Le pouvoir enclenche la vitesse supérieure dans l’escalade en passant de la stratégie de criminalisation à celle de la terrorisation et de l’usage direct de la violence contre l’opposition, les citoyens et les organisations hostiles à la tenue du prochain scrutin. Comparée à la répression utilisée avant l’élection présidentielle du 12 décembre 2019 ou celle utilisée lors du référendum du 1er novembre 2020, la répression à laquelle recourt le pouvoir à l’approche du 12 juin 2021 a gagné en férocité.
La timide campagne électorale en dit long sur la « Djazair el djadida » tant promise. Cautionné par des partis islamistes sans fondement populaire, par des partis prés-fabriqués issus des milieux affairistes, ainsi que par des candidats dits-indépendants, proches du FLN et du RND, le clan au pouvoir continue sa stratégie qui consiste à imposer la légitimité par la fake légalité.
Au fait, le clan au pouvoir n’est pas vraiment intéressé par une vraie rénovation de l’assemblée parlementaire, qui aurait été le synonyme d’un réel contre-pouvoir. Les élections ont deux buts principaux, satisfaire les attentes des souteneurs extérieurs notamment la France, et gagner la bataille inter-clans au sein du pouvoir.
Le clan dirigeant, à sa tête les membres influents de l’Etat-Major, croit encore que le chef d’Etat qu’il a imposé en 2019 serait à même de remporter le pari de la légitimité à travers des élections. Les clans rivaux sont en attente d’un moindre faux pas pour éliminer le clan adverse.

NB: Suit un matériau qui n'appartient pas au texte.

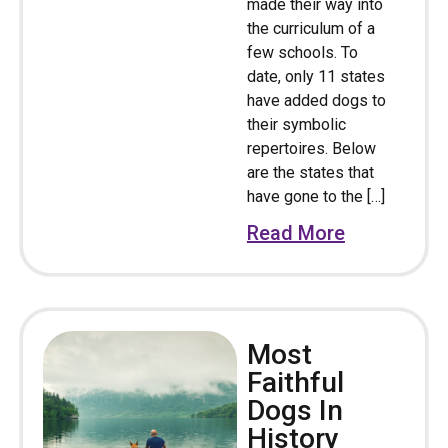
made their way into
the curriculum of a
few schools. To
date, only 11 states
have added dogs to
their symbolic
repertoires. Below
are the states that
have gone to the […]
Read More
Most
Faithful
Dogs In
History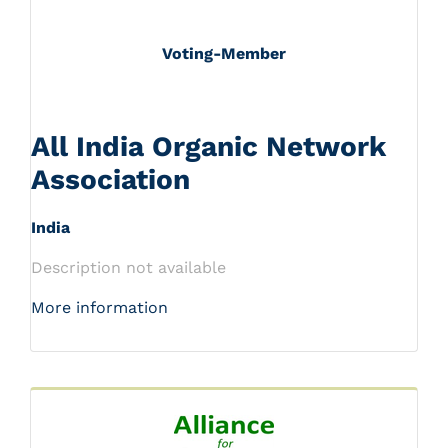
Voting-Member
All India Organic Network
Association
India
Description not available
More information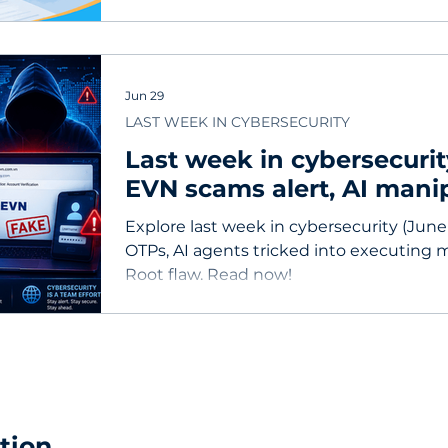
Jun 29
LAST WEEK IN CYBERSECURITY
Last week in cybersecurit
EVN scams alert, AI mani
Linux root-exploiting vuln
Explore last week in cybersecurity (June
OTPs, AI agents tricked into executing 
Root flaw. Read now!
tion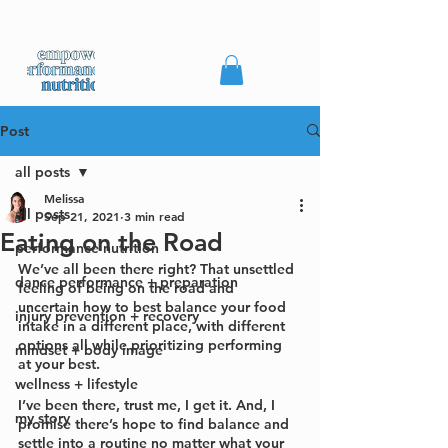
Post
all posts
Melissa
all posts
Sep 21, 2021
3 min read
Eating on the Road
performance nutrition
We’ve all been there right? That unsettled 
dance performance + preparation
feeling of being on the road and 
uncertain how to best balance your food 
injury prevention + recovery
intake in a different place, with different 
options all while prioritizing performing 
mindset + body image
at your best.
wellness + lifestyle
I’ve been there, trust me, I get it. And, I 
my story
promise there’s hope to find balance and 
settle into a routine no matter what your 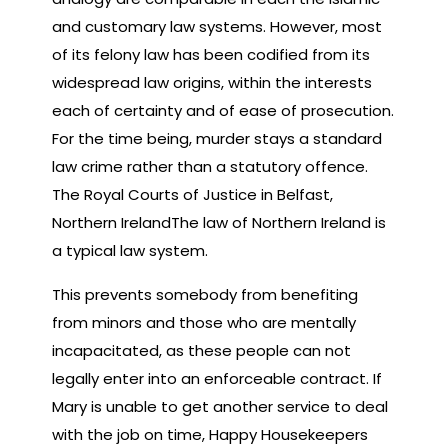
and customary law systems. However, most
of its felony law has been codified from its
widespread law origins, within the interests
each of certainty and of ease of prosecution.
For the time being, murder stays a standard
law crime rather than a statutory offence.
The Royal Courts of Justice in Belfast,
Northern IrelandThe law of Northern Ireland is
a typical law system.
This prevents somebody from benefiting
from minors and those who are mentally
incapacitated, as these people can not
legally enter into an enforceable contract. If
Mary is unable to get another service to deal
with the job on time, Happy Housekeepers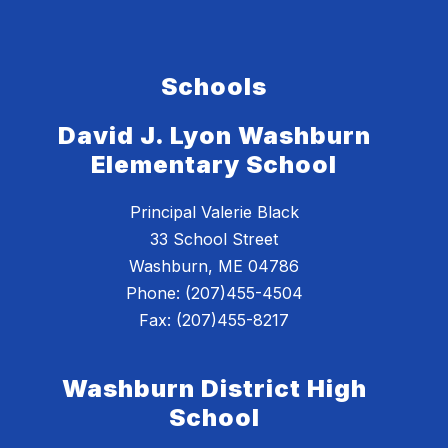
Schools
David J. Lyon Washburn
Elementary School
Principal Valerie Black
33 School Street
Washburn, ME 04786
Phone: (207)455-4504
Fax: (207)455-8217
Washburn District High
School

Le premier clan qu’on peut qualifier de légaliste et composé de l’actuel Etat-Major. Les légalistes maintiennent la stratégie de sauver le pouvoir par les élections. En imposant les élections présidentielles du 12 décembre 2019 puis le référendum sur la Constitution le 1er novembre 2020 et les élections parlementaires pour le 12 juin 2021, ce groupe espère surmonter le conflit entre le peuple et le pouvoir et restaurer ce dernier par la légitimation et par la voie légale des élections.
La finalité est la pérennité du pouvoir qui s’inscrit dans la continuité du système Bouteflika, et espère mobiliser les citoyens par la cooptation, la manipulation et la répression, des lors qu’il ne dispose plus des moyens financiers comme auparavant.
Le clan des dialoguistes, composé de jeunes officiers moins politisés et beaucoup plus professionnalisés, quant à lui, une autre équation à résoudre. Son grand souci est comment garder les privilèges de l’institut militaire et ses membres tout en conservant la sympathie du peuple algérien. Ce clan est conscient que l’hostilité du peuple envers le pouvoir va de pair avec le rejet de l’institution militaire dans son ensemble.
Bien qu’il fût contre les élections présidentielles du 12 décembre 2020, il souhaite privilégier une ouverture graduelle vers une démocratisation contrôlée avec un contrat de transition à la soudanaise. Les dialoguistes, comme leur nom l’indique, sont en faveur du dialogue avec le Hirak et au besoin, avec l’aide de médiateurs internationaux.
Enfin le clan des hardliners qui devient de plus en plus apparent et celui qui joue sur la radicalisation du Hirak. Une éventuelle confrontation entre les franges du Hirak et/ou du Hirak avec l'appareil sécuritaire permettrait à ce clan d'asseoir sa stratégie consistant à restaurer le pouvoir selon le schéma des années 1990.
Trois scénarios sont donc envisageables, chacun impliquant un changement de pouvoir au sein des clans dans le pouvoir réel :
1) Légitimité et continuité du régime par la légalité. Ceci implique la confirmation du groupe militaire actuel au pouvoir.
2) Dialogue avec le Hirak avec l'aide de médiateurs externes et l’amorce d'une phase de transition.
3) Une confrontation au sein du Hirak et/ou entre certaines franges du Hirak et l'appareil de sécurité. Cela impliquerait l'usage de la force et la prise de pouvoir par les groupes radicaux des années 1990.
Ainsi, après le passage en force des élections contestées du 12 décembre 2020 et le rejet massif du référendum du 1er novembre 2010, les élections du 12 juin peuvent être un vrai suicide du clan au pouvoir.
La tenue ou la non-tenue des élections du 12 juin peuvent être un tournant historique pour l’Algérie, mais c’est la dernière chance du clan qui se cache derrière le dos du chef d’Etat Tebboune.